Are you reading traditional Fairy Tales to your children ?
I have been working my way through so many picture books from the library with my boy over the last years, I thought it was time to get into some heavier reading now. A collection of Grimm’s Fairy Tales caught my eye with this beautiful cover :
Now I have been reading A LOT as a child, and – since I have grown up in the land of dark forests and unhappy princesses – of course, the Fairy Tales as collected by the Brothers Grimm were part of what instilled my interest for literature of all kinds. In the 70s in Germany, indeed, your parents had quite a choice : Very progressive stories of independent and strong kids that were smarter than the grownups were as much available as humoristic sexual education books or translations of foreign books for children, but the fairy tales were still around and read to children at bedtime.
Then came the 80s and I remember a discussion breaking out, whether it was pedagogically responsible to tell your children today those stories that partly had their origin in pre-Christian legends and tales.
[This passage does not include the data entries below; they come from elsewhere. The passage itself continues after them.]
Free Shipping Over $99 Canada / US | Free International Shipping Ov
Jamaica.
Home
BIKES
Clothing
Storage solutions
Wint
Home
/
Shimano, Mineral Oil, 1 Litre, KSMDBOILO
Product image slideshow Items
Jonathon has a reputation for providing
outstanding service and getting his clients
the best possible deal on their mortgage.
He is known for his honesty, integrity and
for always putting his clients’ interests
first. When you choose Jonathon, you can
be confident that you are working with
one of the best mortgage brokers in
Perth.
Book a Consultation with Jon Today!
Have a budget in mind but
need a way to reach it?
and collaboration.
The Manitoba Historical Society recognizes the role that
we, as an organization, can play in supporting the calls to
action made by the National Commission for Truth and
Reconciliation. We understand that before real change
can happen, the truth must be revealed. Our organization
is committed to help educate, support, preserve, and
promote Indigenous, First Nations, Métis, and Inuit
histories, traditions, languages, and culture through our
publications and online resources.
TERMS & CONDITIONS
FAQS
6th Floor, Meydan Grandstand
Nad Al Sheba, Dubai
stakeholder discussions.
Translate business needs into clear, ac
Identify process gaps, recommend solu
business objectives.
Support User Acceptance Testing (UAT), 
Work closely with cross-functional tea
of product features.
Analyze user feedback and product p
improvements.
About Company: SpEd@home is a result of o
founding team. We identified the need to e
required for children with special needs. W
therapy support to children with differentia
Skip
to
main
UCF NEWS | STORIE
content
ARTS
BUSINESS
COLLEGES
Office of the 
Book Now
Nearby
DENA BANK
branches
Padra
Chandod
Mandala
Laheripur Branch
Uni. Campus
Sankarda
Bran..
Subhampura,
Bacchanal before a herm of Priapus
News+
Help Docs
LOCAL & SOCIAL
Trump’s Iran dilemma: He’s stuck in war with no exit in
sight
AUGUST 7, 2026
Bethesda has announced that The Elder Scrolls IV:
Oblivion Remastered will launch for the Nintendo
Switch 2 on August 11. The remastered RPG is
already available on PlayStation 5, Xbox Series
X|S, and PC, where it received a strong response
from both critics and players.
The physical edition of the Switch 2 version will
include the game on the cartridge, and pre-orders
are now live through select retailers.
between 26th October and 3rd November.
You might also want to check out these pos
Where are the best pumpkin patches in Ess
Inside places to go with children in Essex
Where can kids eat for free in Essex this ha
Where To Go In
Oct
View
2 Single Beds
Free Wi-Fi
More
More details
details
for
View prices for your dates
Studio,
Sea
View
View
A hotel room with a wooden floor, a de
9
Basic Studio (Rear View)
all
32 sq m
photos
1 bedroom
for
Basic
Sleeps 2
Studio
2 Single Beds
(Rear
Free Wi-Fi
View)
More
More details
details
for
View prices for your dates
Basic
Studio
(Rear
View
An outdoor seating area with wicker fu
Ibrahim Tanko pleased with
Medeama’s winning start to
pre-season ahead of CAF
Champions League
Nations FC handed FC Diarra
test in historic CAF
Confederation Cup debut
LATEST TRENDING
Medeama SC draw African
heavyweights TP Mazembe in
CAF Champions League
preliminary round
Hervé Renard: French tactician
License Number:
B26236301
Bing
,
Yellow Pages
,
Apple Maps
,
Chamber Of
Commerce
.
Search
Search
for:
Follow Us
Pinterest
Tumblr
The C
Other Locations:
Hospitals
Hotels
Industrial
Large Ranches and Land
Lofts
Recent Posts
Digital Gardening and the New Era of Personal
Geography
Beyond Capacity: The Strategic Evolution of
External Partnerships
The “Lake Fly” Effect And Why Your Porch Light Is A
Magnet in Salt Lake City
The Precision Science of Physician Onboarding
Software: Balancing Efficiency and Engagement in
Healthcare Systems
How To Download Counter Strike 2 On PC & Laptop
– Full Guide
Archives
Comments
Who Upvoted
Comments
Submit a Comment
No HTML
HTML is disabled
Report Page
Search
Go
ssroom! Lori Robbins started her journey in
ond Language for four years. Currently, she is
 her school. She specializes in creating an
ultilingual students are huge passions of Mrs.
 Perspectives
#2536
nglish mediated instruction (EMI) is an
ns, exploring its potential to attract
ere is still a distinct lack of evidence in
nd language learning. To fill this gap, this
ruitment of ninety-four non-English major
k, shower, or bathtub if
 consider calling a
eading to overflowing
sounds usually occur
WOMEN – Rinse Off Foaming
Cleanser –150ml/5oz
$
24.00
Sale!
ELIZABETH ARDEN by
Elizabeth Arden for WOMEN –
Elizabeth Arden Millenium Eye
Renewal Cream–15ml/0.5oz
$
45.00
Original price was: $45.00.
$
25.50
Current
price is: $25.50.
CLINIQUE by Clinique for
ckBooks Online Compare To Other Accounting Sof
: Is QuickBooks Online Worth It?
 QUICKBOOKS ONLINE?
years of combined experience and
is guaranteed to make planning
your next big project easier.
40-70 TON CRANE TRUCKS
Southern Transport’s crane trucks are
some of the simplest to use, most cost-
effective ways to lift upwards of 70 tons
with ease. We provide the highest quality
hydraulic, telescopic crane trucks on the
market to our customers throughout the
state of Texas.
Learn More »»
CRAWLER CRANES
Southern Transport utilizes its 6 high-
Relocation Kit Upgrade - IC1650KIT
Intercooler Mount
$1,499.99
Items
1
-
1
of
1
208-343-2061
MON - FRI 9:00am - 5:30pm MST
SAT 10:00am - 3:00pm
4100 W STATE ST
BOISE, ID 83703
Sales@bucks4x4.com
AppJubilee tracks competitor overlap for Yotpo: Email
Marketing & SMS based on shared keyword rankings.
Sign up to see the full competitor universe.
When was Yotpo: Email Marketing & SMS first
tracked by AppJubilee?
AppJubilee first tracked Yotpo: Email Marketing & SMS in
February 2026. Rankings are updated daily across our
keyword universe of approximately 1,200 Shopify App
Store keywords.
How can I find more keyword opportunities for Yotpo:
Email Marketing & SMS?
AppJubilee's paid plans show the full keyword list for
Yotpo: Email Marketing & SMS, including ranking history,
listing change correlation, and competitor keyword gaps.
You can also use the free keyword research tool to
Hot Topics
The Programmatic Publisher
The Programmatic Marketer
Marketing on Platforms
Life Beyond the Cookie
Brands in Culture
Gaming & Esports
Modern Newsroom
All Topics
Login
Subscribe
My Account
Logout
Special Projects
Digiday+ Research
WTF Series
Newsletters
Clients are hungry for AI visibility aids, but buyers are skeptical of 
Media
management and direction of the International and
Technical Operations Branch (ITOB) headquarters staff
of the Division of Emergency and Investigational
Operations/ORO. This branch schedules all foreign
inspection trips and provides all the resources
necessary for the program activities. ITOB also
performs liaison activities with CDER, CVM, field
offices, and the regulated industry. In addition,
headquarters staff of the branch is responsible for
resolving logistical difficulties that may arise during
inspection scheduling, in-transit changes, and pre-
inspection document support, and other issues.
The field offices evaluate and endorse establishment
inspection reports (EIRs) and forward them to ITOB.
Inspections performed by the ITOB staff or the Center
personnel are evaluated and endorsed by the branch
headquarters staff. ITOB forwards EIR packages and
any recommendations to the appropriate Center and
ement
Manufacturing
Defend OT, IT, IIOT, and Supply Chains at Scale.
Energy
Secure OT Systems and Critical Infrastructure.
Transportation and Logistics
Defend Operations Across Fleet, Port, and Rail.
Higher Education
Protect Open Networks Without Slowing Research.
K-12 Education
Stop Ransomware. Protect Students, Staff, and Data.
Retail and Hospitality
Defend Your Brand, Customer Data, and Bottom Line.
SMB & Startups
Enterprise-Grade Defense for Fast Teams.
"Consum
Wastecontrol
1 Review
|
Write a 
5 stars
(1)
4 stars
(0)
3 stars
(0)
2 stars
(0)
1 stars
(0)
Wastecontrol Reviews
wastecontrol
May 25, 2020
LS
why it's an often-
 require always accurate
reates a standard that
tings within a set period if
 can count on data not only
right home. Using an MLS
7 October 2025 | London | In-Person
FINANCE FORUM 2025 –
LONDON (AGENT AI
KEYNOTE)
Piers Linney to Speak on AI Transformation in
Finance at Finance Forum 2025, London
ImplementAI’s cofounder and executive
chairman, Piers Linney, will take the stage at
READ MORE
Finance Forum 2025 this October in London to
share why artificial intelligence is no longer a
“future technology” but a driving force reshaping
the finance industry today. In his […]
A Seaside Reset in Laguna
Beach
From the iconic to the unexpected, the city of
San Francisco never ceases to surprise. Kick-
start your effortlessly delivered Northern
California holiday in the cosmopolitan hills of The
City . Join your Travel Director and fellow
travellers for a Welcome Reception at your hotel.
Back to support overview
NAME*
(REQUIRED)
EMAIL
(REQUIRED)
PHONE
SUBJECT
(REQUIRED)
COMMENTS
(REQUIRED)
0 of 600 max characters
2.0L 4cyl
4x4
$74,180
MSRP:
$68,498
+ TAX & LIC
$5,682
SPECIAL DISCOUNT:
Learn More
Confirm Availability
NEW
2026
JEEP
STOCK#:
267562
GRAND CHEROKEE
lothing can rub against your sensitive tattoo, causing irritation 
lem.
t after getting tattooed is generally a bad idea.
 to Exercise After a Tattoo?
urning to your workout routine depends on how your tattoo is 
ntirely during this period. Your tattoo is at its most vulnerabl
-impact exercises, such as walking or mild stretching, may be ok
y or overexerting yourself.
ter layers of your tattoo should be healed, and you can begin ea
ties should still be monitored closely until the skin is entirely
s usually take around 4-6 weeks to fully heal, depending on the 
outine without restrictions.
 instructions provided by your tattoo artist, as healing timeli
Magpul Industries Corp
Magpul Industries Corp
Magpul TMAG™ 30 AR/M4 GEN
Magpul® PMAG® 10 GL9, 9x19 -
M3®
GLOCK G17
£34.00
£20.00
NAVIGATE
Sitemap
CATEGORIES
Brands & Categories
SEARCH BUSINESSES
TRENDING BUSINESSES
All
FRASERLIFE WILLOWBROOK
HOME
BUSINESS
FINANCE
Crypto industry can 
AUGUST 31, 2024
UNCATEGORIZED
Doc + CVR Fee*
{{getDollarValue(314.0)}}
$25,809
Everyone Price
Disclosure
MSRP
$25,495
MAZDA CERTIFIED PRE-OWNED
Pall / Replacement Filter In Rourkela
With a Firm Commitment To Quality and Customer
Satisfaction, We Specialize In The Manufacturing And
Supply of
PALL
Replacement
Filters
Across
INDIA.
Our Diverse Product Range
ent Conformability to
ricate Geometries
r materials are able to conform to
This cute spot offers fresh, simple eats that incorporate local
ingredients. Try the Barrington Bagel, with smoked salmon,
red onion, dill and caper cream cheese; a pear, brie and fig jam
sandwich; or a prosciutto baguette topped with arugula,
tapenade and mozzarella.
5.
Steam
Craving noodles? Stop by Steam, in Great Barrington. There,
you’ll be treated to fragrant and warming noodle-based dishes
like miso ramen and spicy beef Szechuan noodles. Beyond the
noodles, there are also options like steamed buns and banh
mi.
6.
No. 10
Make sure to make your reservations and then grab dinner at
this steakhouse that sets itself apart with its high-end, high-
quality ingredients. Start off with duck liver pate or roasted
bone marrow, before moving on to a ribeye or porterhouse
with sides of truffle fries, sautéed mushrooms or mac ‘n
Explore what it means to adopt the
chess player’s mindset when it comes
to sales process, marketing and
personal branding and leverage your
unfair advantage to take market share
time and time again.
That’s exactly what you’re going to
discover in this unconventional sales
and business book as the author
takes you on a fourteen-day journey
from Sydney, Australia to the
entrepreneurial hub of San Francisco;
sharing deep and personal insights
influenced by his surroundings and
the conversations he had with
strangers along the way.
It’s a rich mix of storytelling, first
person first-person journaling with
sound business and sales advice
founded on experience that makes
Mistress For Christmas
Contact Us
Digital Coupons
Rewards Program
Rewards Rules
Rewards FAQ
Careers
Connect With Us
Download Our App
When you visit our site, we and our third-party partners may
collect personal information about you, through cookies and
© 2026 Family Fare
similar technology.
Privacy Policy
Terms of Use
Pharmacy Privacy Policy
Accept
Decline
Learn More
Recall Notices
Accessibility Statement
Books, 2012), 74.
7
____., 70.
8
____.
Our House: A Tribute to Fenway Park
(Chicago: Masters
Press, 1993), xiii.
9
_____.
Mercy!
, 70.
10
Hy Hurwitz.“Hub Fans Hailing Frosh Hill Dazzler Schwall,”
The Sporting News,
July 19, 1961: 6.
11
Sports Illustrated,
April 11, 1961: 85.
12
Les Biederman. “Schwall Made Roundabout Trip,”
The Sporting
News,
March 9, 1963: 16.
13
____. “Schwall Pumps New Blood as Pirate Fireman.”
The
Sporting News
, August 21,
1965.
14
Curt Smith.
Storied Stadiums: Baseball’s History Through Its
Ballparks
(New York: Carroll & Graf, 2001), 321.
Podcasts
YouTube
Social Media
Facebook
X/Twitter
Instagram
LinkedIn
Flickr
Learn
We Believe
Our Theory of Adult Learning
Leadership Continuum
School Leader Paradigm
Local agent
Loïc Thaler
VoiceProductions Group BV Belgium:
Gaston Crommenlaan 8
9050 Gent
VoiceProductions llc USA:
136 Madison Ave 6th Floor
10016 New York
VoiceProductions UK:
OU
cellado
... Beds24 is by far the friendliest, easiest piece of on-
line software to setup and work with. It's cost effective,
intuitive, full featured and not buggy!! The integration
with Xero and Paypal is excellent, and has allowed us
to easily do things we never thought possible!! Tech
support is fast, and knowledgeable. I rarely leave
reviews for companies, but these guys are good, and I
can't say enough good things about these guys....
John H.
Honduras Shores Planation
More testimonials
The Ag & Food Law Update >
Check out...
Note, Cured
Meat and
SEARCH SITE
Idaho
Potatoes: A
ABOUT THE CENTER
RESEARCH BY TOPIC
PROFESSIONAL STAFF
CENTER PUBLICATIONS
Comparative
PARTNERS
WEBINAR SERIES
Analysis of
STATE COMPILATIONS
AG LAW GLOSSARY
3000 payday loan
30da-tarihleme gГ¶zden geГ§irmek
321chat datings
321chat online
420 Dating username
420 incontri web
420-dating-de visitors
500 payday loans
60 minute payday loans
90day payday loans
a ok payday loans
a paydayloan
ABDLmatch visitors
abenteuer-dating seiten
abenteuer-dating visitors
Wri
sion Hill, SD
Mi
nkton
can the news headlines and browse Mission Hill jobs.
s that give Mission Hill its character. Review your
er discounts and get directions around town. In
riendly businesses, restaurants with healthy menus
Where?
Some of them were basically more intended to deal with very grown up fears or problems, others were obviously thought up to drum lessons into children’s heads. It’s safe to say that the language and even objects sometimes need explanation, and certain professions or royal positions have come a bit out of date in our society.
Most of all though – they are full of evil people, death and gruesome details! Now I have already posted about my son’s curiosity of death and my very own problems with it. But many people ask : Is it really good for innocent children to get their head filled with those kind of horror stories ?
Say, a story where children are abandoned in the woods because the new wife of their father did not want to feed them, where an old women wants to eat them and the girl then has to burn her to free herself and her brother !? (I don’t need to name the title, you ALL know it) This is about as horrible as a child could imagine ( just think of all the patchwork families today!) how could they possible deal with it and not be traumatized for life – or at least end up with nightmares?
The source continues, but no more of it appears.